**REQUIRED WORK**.
Where the line containing "という従来の価値観よりも、お互いが納得できる形を重視する" appears in the records below, begin there and write out each line exactly until the last one, and nothing more.

------ DATA PROVIDED

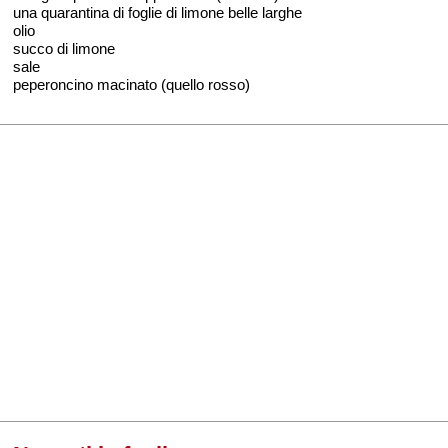
una quarantina di foglie di limone belle larghe
olio
succo di limone
sale
peperoncino macinato (quello rosso)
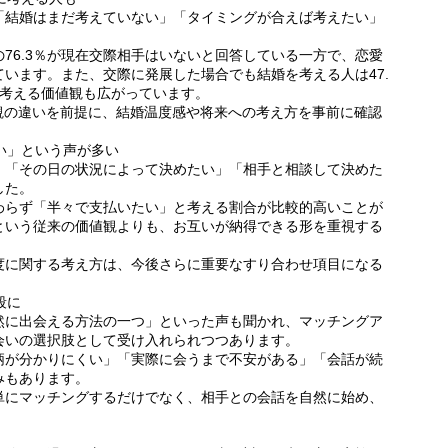
「結婚はまだ考えていない」「タイミングが合えば考えたい」
76.3％が現在交際相手はいないと回答している一方で、恋愛
います。また、交際に発展した場合でも結婚を考える人は47.
て考える価値観も広がっています。
価値観の違いを前提に、結婚温度感や将来への考え方を事前に確認
たい」という声が多い
」「その日の状況によって決めたい」「相手と相談して決めた
した。
わらず「半々で支払いたい」と考える割合が比較的高いことが
という従来の価値観よりも、お互いが納得できる形を重視する
度に関する考え方は、今後さらに重要なすり合わせ項目になる
段に
然に出会える方法の一つ」といった声も聞かれ、マッチングア
会いの選択肢として受け入れられつつあります。
柄が分かりにくい」「実際に会うまで不安がある」「会話が続
みもあります。
単にマッチングするだけでなく、相手との会話を自然に始め、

------------

**ANSWER TO THIS EXERCISE**.
という従来の価値観よりも、お互いが納得できる形を重視する
度に関する考え方は、今後さらに重要なすり合わせ項目になる
段に
然に出会える方法の一つ」といった声も聞かれ、マッチングア
会いの選択肢として受け入れられつつあります。
柄が分かりにくい」「実際に会うまで不安がある」「会話が続
みもあります。
単にマッチングするだけでなく、相手との会話を自然に始め、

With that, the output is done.